Sudoku Scanning and Cross-Hatching: The First Technique to Learn

Sudoku guide · 4 min read

Before pencil marks, before pairs, before any of the techniques with intimidating names, there's scanning. Sudoku scanning is how you place your first numbers and how you'll solve most of an easy or medium grid. It needs no notes and no setup, just your eyes and the rule that each digit appears once per row, column, and box. If you only ever learn one technique, this is the one that does the most work.

Scanning and cross-hatching are really the same idea at two scales, so let's build it up from the simple version.

What scanning is

Scanning means picking a single digit and asking, box by box, "where can this number go?" You let the existing copies of that digit rule out rows and columns until, in some box, only one legal cell remains.

Pick a number that already appears several times on the board. The more copies are placed, the more lines they block, and the more likely scanning resolves a cell. Starting with a digit that appears once or twice is usually a waste, since there isn't enough information yet.
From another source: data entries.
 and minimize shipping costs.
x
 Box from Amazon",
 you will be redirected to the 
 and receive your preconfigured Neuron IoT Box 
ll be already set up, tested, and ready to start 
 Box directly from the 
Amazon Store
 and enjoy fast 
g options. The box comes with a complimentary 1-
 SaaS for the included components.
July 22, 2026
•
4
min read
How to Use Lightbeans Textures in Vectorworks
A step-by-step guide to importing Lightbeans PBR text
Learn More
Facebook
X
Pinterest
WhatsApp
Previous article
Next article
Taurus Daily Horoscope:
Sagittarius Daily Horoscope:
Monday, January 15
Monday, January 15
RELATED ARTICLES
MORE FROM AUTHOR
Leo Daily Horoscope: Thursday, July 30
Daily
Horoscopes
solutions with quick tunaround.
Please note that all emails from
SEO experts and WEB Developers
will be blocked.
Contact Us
Cross-hatching, step by step

Cross-hatching is scanning aimed at one box. Here's the routine:

  1. Choose a digit, say 3.
  2. Pick a 3x3 box that doesn't have a 3 yet.
  3. Look at the rows passing through that box. Any row already containing a 3 is blocked, so the 3 can't go in those rows inside this box.
  4. Do the same for the columns through the box.
  5. Cross out every blocked cell. If exactly one empty cell survives, the 3 goes there.
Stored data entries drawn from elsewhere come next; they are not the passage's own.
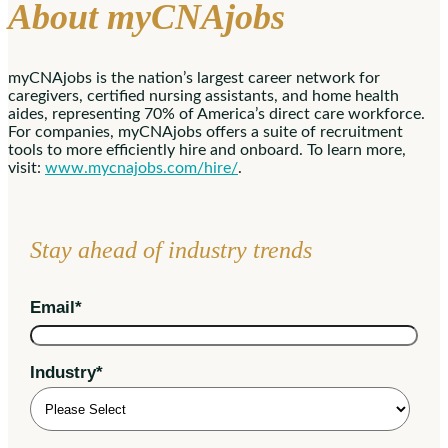
About myCNAjobs
myCNAjobs is the nation’s largest career network for
caregivers, certified nursing assistants, and home health
aides, representing 70% of America’s direct care workforce.
For companies, myCNAjobs offers a suite of recruitment
tools to more efficiently hire and onboard. To learn more,
visit:
www.mycnajobs.com/hire/
.
Stay ahead of industry trends
Email
*
Industry
*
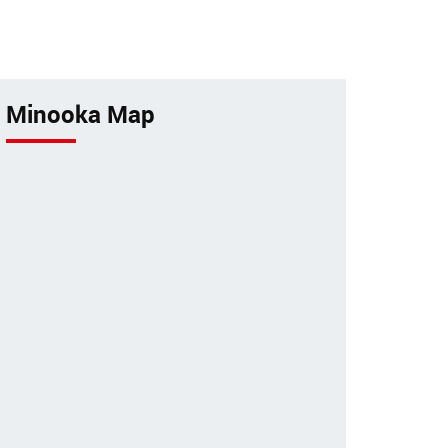
tancy
pets by a 24-hour animal
hospital.
Minooka Map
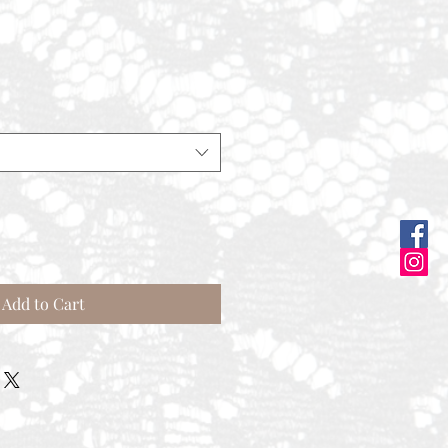
e
Add to Cart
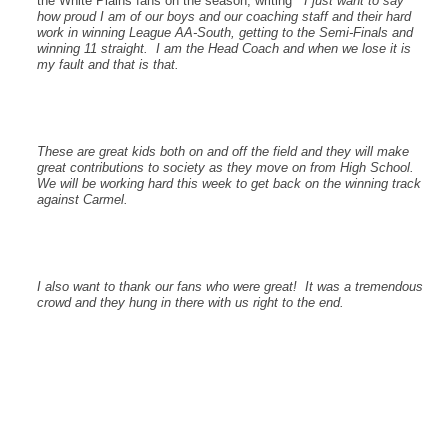
the White Plains fans on the season, writing
” I just want to say
how proud I am of our boys and our coaching staff and their hard
work in winning League AA-South, getting to the Semi-Finals and
winning 11 straight. I am the Head Coach and when we lose it is
my fault and that is that.
These are great kids both on and off the field and they will make
great contributions to society as they move on from High School.
We will be working hard this week to get back on the winning track
against Carmel.
I also want to thank our fans who were great! It was a tremendous
crowd and they hung in there with us right to the end.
The "cross" in cross-hatching is literally the crossing lines from the surrounding rows and columns slicing into the box. Once you've seen it a few times, you stop drawing imaginary lines and just see the surviving cell.

A worked example

Imagine the top-left box is missing a 3. The top row of the whole grid already has a 3 somewhere to the right. The middle row of that box also has a 3 out in another box. That blocks two of the box's three rows. Now a column on the left already contains a 3, knocking out a cell in the remaining row. If that leaves a single empty cell in the box, the 3 is forced there. No guessing, no notes, just lines ruling out space until one cell is left.

Slicing and dicing

"Slicing and dicing" is just cross-hatching taken across a band of three boxes at once. Three boxes sit side by side in a horizontal band, sharing the same three rows. If two of those boxes already have your digit, the two rows they sit in are blocked across the whole band, so in the third box, the digit is squeezed into the one remaining row. Often that's enough to place it immediately.
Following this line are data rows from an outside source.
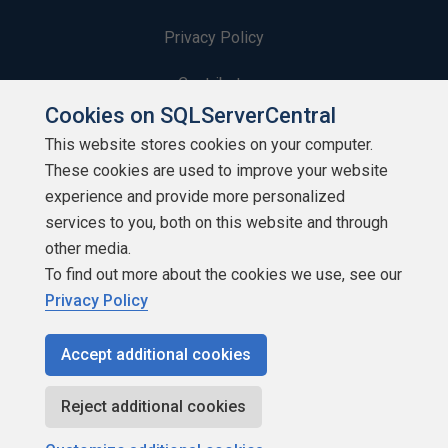
Privacy Policy
Contribute
Cookies on SQLServerCentral
Contributors
This website stores cookies on your computer.
These cookies are used to improve your website
Authors
experience and provide more personalized
Newsletters
services to you, both on this website and through
other media.
Build Lists
To find out more about the cookies we use, see our
Privacy Policy
Accept additional cookies
Copyright 1999 - 2026 Red Gate Software Ltd
Reject additional cookies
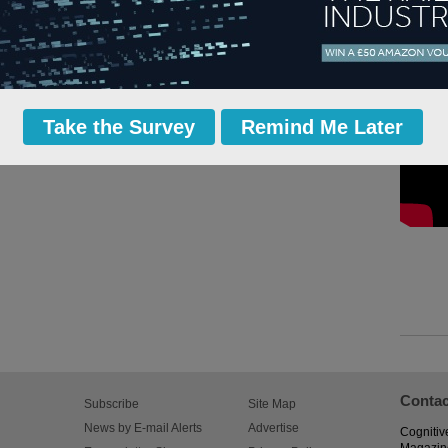
Take the Survey
Remind Me Later
Contac
Subscribe
Site Map
News by E-mail Alerts
Advertise
Cognitiv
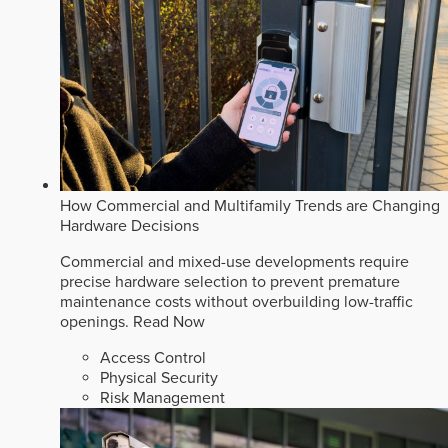
How Commercial and Multifamily Trends are Changing
Hardware Decisions
Commercial and mixed-use developments require
precise hardware selection to prevent premature
maintenance costs without overbuilding low-traffic
openings.
Read Now
Access Control
Physical Security
Risk Management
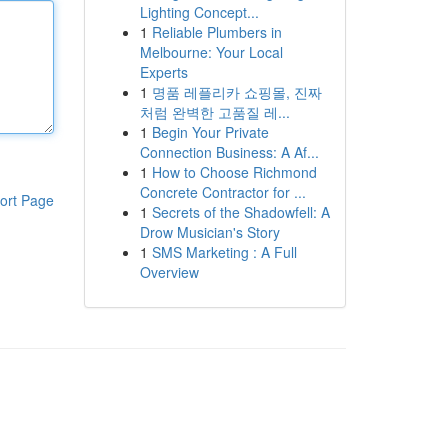
Lighting Concept...
1
Reliable Plumbers in
Melbourne: Your Local
Experts
1
명품 레플리카 쇼핑몰, 진짜
처럼 완벽한 고품질 레...
1
Begin Your Private
Connection Business: A Af...
1
How to Choose Richmond
Concrete Contractor for ...
ort Page
1
Secrets of the Shadowfell: A
Drow Musician's Story
1
SMS Marketing : A Full
Overview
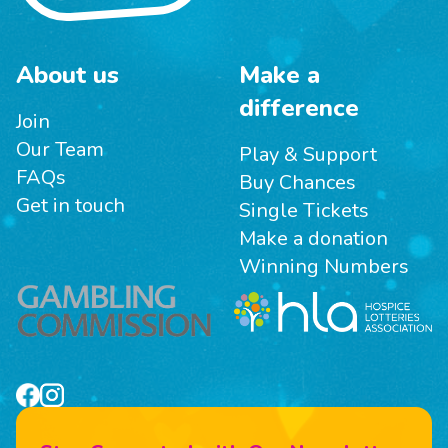
About us
Make a
difference
Join
Our Team
Play & Support
FAQs
Buy Chances
Get in touch
Single Tickets
Make a donation
Winning Numbers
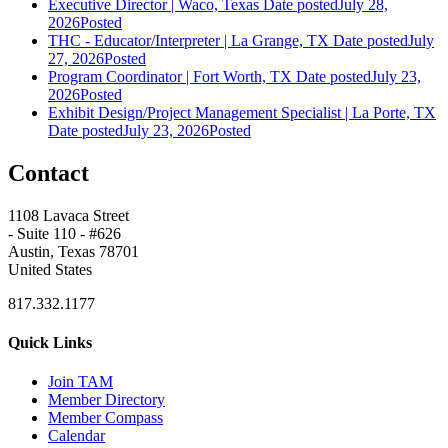
Executive Director | Waco, Texas
Date posted
July 28,
2026
Posted
THC - Educator/Interpreter | La Grange, TX
Date posted
July
27, 2026
Posted
Program Coordinator | Fort Worth, TX
Date posted
July 23,
2026
Posted
Exhibit Design/Project Management Specialist | La Porte, TX
Date posted
July 23, 2026
Posted
Contact
1108 Lavaca Street
- Suite 110 - #626
Austin, Texas 78701
United States
817.332.1177
Quick Links
Join TAM
Member Directory
Member Compass
Calendar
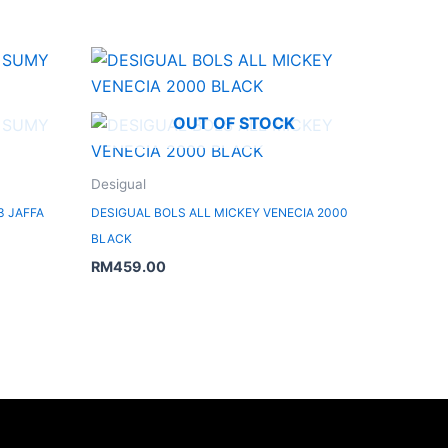
OUT OF STOCK
Desigual
3 JAFFA
DESIGUAL BOLS ALL MICKEY VENECIA 2000
BLACK
RM
459.00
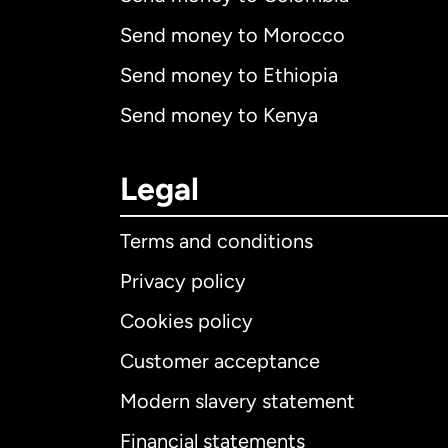
Send money to Morocco
Send money to Ethiopia
Send money to Kenya
Legal
Terms and conditions
Privacy policy
Cookies policy
Customer acceptance
Int
Modern slavery statement
Financial statements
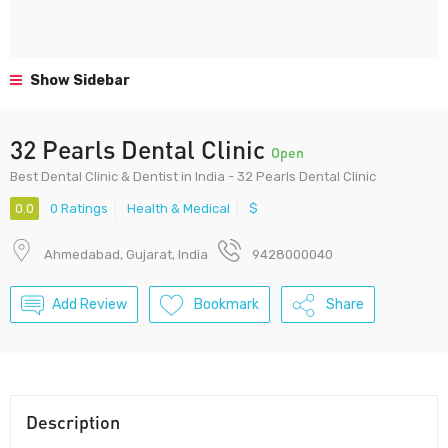
Show Sidebar
32 Pearls Dental Clinic
Open
Best Dental Clinic & Dentist in India - 32 Pearls Dental Clinic
0.0
0 Ratings
Health & Medical
$
Ahmedabad, Gujarat, India
9428000040
Add Review
Bookmark
Share
Description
Working a full band like this is faster than checking boxes one at a time, because you reuse the same row information across all three boxes. Strong solvers slice and dice almost on autopilot.

When scanning runs out

Scanning has a ceiling. At some point you'll sweep all nine digits and place nothing new, because the remaining cells each have two or more legal spots and no single digit is forced. That's not a dead end. It's a signal to change tools.

The next step is checking for hidden singles (a digit with only one home in a unit, even when scanning didn't flag it), and then writing pencil marks so you can spot pairs and triples. The full strategy guide shows exactly where scanning hands off to the next technique.

Drills to build speed

Scanning gets faster purely through reps, and there's a clean way to practice it. Open an easy puzzle and solve it using only scanning and forced cells, with no pencil marks allowed. Easy grids are designed to fall to scanning alone, so you can finish them this way every time. Do that until the surviving cell jumps out at you without conscious effort, then carry that instinct up to medium.

That automatic, no-thinking-required scan is the foundation every other technique sits on. Build it first, and everything above it gets easier.

Give it a go: open a grid, pick your most common digit, and start cross-hatching.